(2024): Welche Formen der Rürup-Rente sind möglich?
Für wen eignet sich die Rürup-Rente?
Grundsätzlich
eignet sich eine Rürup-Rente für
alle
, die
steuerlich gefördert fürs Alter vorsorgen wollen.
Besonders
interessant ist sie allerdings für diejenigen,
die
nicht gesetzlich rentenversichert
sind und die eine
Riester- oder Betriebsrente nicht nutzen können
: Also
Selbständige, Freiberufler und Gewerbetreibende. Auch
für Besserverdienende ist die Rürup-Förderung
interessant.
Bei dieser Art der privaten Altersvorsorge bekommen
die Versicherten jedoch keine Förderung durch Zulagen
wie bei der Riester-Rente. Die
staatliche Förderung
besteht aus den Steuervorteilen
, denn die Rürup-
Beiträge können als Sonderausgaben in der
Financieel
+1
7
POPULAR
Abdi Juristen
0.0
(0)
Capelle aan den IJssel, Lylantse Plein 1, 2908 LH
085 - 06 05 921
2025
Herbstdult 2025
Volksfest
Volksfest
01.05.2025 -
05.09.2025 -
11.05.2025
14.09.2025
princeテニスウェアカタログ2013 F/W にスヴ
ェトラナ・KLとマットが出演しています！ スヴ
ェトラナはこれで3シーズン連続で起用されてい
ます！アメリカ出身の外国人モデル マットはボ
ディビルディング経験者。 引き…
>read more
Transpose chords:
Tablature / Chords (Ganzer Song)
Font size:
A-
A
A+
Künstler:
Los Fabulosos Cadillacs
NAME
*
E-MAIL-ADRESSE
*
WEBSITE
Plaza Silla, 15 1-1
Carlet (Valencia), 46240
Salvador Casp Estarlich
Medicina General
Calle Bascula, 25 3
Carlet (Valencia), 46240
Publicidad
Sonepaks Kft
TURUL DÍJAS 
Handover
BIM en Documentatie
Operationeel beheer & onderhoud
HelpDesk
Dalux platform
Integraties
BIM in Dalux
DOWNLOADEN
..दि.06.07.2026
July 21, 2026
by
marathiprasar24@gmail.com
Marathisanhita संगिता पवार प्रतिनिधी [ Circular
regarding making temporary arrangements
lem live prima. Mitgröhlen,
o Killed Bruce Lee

· · · ·

* [Problem requirements]: Retrieve each line of the data in which the word "können" can be found.

* [Result of the task]:
Riester- oder Betriebsrente nicht nutzen können
Beiträge können als Sonderausgaben in der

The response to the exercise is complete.